Understanding Cache Size

Tarnsten · 28 June 2024 03:08

Hey folks,

I’m just wondering about the size of the cache vs. backup. I have a device which is backed up, and then if I add the storage to another device + restore 1 file of about 150MB, the cache ends up as 1.4GB for a 70GB repository with only 1 revision:

I have another backup which is ~2TB, and with 47 revisions, and the cache on that is only just hitting 1.4GB:

Any reason why the Duplicacy backup might be so much larger, proportionally? I would like to switch to using Duplicacy for everything, but if it grows at this same rate, the cache size will be too large for me to use unfortunately

gchen · 28 June 2024 20:41

Only metadata chunks are stored in the cache, and the amount of metadata chunks is proportional to the number of files in a backup, not the total file size.

Moreover, if you run only backup jobs from a repository, the cache only stores the metadata chunks in the latest backup. But if you also run prune jobs, then metadata chunks from all existing backups will remain in the cache.

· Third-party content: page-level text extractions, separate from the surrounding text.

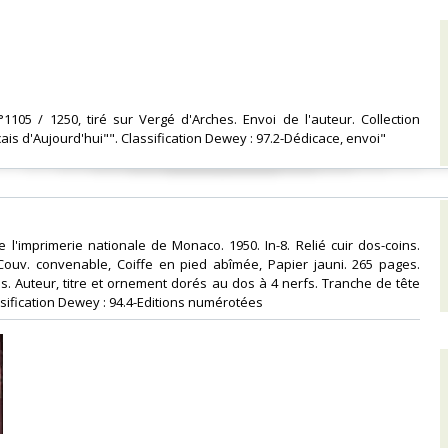
°1105 / 1250, tiré sur Vergé d'Arches. Envoi de l'auteur. Collection
is d'Aujourd'hui"". Classification Dewey : 97.2-Dédicace, envoi"‎
de l'imprimerie nationale de Monaco. 1950. In-8. Relié cuir dos-coins.
 Couv. convenable, Coiffe en pied abîmée, Papier jauni. 265 pages.
s. Auteur, titre et ornement dorés au dos à 4 nerfs. Tranche de tête
lassification Dewey : 94.4-Editions numérotées‎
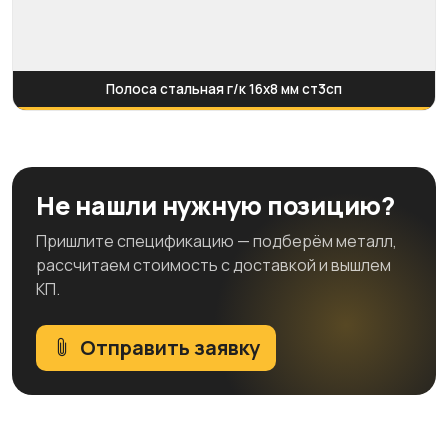
Полоса стальная г/к 16х8 мм ст3сп
Не нашли нужную позицию?
Пришлите спецификацию — подберём металл,
рассчитаем стоимость с доставкой и вышлем
КП.
Отправить заявку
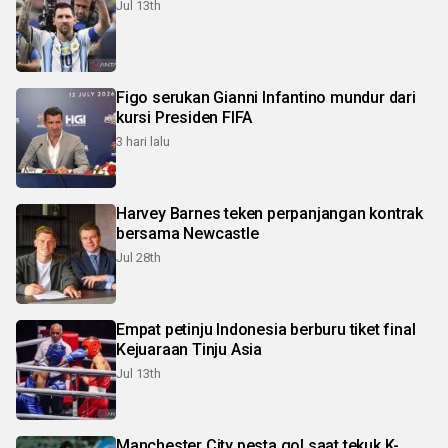
Jul 13th
Figo serukan Gianni Infantino mundur dari
kursi Presiden FIFA
3 hari lalu
Harvey Barnes teken perpanjangan kontrak
bersama Newcastle
Jul 28th
Empat petinju Indonesia berburu tiket final
Kejuaraan Tinju Asia
Jul 13th
Manchester City pesta gol saat tekuk K-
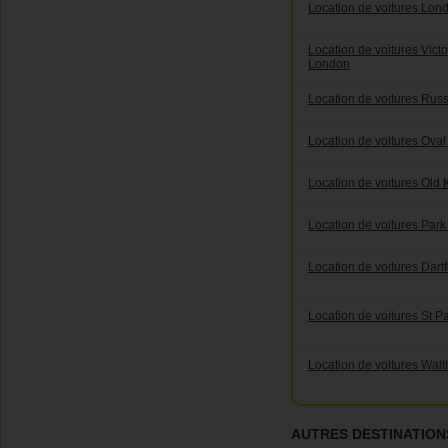
Location de voitures Lond
Location de voitures Victo
London
Location de voitures Russ
Location de voitures Ova
Location de voitures Old
Location de voitures Par
Location de voitures Dart
Location de voitures St 
Location de voitures Walt
AUTRES DESTINATION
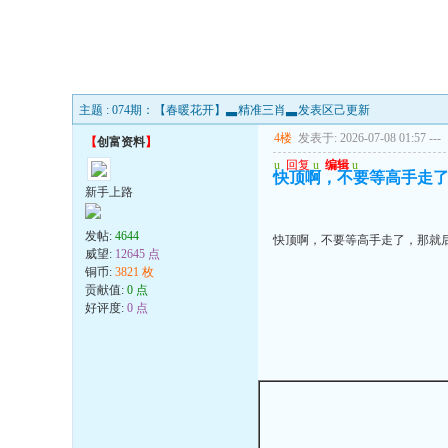
主题 : 074期：【春暖花开】▃精准三肖▃发表区己更新
4楼
发表于: 2026-07-08 01:57
---
【
创富资料
】
u
回复
u
编辑
u
快顶啊，不要等高手走
新手上路
发帖:
4644
快顶啊，不要等高手走了，那就
威望:
12645 点
铜币:
3821 枚
贡献值:
0 点
好评度:
0 点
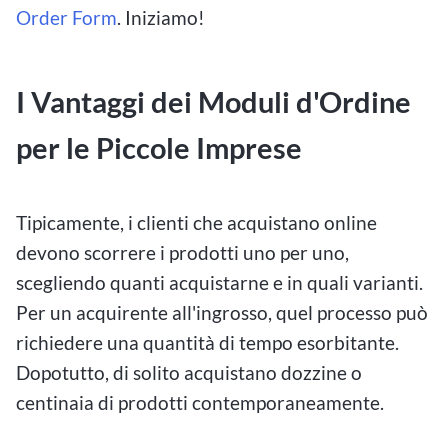
Order Form
. Iniziamo!
I Vantaggi dei Moduli d'Ordine
per le Piccole Imprese
Tipicamente, i clienti che acquistano online
devono scorrere i prodotti uno per uno,
scegliendo quanti acquistarne e in quali varianti.
Per un acquirente all'ingrosso, quel processo può
richiedere una quantità di tempo esorbitante.
Dopotutto, di solito acquistano dozzine o
centinaia di prodotti contemporaneamente.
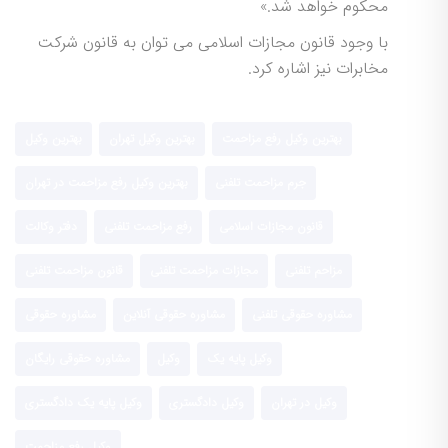
محکوم خواهد شد.»
با وجود قانون مجازات اسلامی می توان به قانون شرکت
مخابرات نیز اشاره کرد.
بهترین وکیل رفع مزاحمت
بهترین وکیل تهران
بهترین وکیل
جرم مزاحمت تلفنی
بهترین وکیل رفع مزاحمت در تهران
قانون مجازات اسلامی
رفع مزاحمت تلفنی
دفتر وکالت
مزاحم تلفنی
مجازات مزاحمت تلفنی
قانون مزاحمت تلفنی
مشاوره حقوقی تلفنی
مشاوره حقوقی آنلاین
مشاوره حقوقی
وکیل پایه یک
وکیل
مشاوره حقوقی رایگان
وکیل در تهران
وکیل دادگستری
وکیل پایه یک دادگستری
وکیل رفع مزاحمت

Tarnsten · 1 July 2024 03:53

Okay, so in this instance the repository has 485,496 files in, whereas the Borg repo only has 200,105 in it. So, without knowing how the Borg repo design handles metadata/caching, it would seem perhaps the Duplicacy solution is better at this than Borg?

Follow up question: is the metadata chunking a fixed size per file? I.e. can I calculate cache size based on number of files, or is there some variability in this?